Et elle ajouta pour détendre l’atmosphère (et aussi parce que Alain-le-docteur commençait sérieusement à la faire flipper) : 

- Mais si on ne va pas rapidement manger quelque chose, il risque d’avoir un autre problème…

- Eh bien il va devoir attendre la fin du déménagement, rétorqua le dresseur en retrouvant son attitude habituelle et en commençant à rassembler draps et coussins. 

Il les déposa en attente sur le lit et se baissa pour soulever le matelas sur la tranche. 

- Tu m’aides ?

- Vraiment ? fit la jeune fille surprise. Pourtant, hier tu ne voulais pas…

- Hier - ou aujourd’hui techniquement - peu importe, tu étais tellement crevée que tu aurais encore été capable de trébucher et j’aurais perdu plus de temps à te tirer de sous le matelas… Et aux dernières nouvelles toi aussi tu as dormi là. 

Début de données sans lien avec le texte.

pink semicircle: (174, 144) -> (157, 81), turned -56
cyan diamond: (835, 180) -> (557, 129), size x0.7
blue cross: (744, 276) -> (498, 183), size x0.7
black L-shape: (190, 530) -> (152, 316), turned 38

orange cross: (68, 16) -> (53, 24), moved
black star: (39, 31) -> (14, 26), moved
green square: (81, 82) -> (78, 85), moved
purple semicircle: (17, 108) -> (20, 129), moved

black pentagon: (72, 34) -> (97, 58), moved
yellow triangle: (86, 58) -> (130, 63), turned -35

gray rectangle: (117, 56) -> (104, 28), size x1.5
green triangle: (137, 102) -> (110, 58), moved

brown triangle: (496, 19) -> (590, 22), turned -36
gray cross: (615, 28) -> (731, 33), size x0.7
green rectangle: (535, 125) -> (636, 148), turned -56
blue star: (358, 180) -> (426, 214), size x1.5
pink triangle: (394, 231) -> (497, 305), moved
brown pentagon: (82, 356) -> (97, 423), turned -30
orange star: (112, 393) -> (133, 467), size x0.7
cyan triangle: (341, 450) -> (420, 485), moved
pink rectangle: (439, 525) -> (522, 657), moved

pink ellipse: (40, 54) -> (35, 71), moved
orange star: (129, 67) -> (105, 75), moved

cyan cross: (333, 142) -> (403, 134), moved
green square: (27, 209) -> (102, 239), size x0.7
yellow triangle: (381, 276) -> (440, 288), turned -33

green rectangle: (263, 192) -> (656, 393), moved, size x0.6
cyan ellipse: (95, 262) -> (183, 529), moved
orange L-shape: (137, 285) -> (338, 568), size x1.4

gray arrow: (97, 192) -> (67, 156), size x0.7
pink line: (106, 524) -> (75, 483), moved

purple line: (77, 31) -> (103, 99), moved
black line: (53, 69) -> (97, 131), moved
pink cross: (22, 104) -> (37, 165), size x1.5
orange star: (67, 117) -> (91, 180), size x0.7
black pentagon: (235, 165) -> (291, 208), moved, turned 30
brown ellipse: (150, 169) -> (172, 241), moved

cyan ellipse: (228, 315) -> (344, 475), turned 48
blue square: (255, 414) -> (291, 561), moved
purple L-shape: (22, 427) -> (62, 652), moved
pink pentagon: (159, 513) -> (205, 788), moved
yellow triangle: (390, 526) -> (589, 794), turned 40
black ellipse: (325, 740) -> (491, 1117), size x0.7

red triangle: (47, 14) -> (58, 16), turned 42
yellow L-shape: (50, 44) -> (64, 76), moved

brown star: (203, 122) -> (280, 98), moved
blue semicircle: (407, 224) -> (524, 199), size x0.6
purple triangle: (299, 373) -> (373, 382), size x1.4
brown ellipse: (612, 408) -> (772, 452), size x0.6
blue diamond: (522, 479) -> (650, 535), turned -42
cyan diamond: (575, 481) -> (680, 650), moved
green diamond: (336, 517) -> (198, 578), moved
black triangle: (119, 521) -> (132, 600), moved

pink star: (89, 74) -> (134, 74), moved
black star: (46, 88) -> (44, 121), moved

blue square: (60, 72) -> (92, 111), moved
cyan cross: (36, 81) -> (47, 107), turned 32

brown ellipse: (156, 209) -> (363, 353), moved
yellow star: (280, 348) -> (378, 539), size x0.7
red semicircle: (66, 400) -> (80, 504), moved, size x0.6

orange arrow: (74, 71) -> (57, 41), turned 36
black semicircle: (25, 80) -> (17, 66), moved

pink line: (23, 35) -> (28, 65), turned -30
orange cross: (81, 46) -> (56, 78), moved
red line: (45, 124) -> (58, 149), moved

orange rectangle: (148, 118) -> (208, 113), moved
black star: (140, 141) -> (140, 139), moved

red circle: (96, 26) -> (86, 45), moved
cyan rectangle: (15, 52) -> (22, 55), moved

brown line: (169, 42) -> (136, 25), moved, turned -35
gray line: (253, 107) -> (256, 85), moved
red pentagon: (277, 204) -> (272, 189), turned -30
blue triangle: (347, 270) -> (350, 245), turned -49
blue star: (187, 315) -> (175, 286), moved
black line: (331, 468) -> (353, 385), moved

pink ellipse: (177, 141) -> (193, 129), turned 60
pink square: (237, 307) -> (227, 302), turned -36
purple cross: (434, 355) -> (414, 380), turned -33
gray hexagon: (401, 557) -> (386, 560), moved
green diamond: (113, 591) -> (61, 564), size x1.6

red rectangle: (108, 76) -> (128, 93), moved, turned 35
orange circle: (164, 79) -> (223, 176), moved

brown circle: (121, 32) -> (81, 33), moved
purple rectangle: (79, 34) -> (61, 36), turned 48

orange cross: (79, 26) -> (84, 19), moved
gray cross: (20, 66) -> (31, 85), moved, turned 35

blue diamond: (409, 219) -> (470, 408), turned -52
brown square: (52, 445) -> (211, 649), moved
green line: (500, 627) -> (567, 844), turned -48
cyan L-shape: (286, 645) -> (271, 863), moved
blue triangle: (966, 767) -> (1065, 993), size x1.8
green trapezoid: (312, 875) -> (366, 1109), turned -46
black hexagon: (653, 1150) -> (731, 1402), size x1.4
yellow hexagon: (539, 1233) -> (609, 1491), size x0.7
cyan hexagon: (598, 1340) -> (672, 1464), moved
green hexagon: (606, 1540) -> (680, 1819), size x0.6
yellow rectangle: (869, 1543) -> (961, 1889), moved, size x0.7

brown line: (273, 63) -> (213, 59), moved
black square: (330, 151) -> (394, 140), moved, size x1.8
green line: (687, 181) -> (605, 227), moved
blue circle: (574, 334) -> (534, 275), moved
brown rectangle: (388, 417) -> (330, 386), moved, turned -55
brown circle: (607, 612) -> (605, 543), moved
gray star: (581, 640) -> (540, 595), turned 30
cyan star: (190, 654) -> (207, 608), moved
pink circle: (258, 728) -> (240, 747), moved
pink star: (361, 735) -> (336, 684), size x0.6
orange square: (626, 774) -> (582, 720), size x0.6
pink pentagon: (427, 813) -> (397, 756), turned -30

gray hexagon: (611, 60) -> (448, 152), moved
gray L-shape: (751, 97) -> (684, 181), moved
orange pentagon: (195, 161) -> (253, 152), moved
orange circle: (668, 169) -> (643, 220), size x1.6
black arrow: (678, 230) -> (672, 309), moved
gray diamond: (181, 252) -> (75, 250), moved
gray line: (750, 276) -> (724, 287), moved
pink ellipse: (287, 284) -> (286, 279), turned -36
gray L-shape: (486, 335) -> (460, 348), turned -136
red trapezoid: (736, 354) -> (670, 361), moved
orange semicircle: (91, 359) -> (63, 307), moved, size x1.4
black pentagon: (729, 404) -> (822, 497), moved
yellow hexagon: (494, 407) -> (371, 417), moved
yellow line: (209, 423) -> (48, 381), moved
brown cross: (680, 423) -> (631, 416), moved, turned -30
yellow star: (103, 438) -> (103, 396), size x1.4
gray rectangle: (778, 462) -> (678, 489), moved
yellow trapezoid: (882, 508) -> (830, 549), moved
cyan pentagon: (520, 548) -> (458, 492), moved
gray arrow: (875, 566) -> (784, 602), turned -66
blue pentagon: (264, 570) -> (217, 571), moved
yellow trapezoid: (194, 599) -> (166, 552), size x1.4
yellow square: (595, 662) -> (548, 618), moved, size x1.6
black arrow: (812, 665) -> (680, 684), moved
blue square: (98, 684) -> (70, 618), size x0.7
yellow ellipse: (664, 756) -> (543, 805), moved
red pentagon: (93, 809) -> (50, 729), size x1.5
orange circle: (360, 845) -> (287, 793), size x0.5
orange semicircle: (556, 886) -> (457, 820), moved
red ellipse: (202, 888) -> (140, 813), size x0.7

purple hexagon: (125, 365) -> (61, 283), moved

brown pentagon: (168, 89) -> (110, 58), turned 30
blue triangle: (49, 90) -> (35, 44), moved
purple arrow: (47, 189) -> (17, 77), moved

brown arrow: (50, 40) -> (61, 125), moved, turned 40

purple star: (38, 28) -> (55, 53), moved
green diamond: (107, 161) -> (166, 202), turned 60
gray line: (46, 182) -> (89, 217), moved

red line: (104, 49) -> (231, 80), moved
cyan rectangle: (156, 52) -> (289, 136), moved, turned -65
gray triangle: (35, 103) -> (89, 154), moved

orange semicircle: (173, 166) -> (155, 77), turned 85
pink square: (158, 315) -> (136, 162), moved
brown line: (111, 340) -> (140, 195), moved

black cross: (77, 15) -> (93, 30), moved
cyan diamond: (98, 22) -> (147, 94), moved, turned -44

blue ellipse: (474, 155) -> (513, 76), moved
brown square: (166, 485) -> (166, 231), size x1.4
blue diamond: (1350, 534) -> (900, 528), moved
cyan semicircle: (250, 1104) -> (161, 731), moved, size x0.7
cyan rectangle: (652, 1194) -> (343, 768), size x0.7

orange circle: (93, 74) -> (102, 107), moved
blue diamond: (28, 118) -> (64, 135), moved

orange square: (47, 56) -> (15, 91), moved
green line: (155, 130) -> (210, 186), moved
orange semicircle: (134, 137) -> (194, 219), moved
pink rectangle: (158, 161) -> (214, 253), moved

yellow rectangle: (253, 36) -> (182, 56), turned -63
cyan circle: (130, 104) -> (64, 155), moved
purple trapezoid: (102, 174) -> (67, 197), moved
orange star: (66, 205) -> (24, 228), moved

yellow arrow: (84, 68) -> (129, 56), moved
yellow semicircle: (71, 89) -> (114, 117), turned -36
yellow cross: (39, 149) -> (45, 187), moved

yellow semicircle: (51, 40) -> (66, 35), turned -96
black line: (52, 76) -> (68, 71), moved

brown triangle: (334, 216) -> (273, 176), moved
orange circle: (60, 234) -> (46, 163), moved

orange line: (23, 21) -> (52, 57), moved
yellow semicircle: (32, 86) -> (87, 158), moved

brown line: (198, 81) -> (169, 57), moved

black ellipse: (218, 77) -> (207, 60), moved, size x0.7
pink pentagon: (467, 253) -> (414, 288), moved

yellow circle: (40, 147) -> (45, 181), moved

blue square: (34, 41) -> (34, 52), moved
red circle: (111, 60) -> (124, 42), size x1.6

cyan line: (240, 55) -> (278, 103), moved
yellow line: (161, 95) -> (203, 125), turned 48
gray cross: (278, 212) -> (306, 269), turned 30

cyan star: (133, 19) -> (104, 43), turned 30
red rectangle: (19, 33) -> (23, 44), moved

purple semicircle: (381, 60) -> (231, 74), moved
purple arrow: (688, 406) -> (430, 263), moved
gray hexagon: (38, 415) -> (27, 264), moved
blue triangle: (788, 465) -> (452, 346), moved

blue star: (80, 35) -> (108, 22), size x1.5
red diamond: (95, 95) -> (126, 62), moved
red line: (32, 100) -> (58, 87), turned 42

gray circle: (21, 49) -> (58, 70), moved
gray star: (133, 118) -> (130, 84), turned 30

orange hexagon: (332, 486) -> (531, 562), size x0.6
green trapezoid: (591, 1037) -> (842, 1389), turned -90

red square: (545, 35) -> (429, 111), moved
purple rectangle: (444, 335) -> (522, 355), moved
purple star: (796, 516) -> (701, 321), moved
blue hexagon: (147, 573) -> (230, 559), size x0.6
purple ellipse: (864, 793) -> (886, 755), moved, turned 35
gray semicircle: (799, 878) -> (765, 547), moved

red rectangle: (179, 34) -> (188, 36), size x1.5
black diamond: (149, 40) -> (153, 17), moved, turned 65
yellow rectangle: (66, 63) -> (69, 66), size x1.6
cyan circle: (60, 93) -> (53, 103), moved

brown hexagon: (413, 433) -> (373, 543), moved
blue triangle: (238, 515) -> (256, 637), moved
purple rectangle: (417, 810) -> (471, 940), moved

Elle connaissait par cœur les quelques règles qu’ils avaient établies, plus ou moins tacitement, au fil de leurs voyages, et se tourner les pouces pendant que l’autre rangeait l’intégralité du campement n’en faisait certainement pas partie. 

- Pour qui tu me prends ? s’exclama-t-elle, faussement offusquée. Je suis pourtant aussi solide qu’un Machopeur déménageur ! 

Elle appuya ses propos en contractant ses biceps (qui auraient fait pâlir d’envie n’importe quel Caratroc) à la manière du Pokémon susnommé.

L’air moyennement convaincu, Alain tira le matelas jusqu’à la porte et lui donna une pichenette sur le front au passage.

- C’est ça le Mackogneur bodybuildé… Surtout préviens-moi quand tu auras fini de prendre la pose.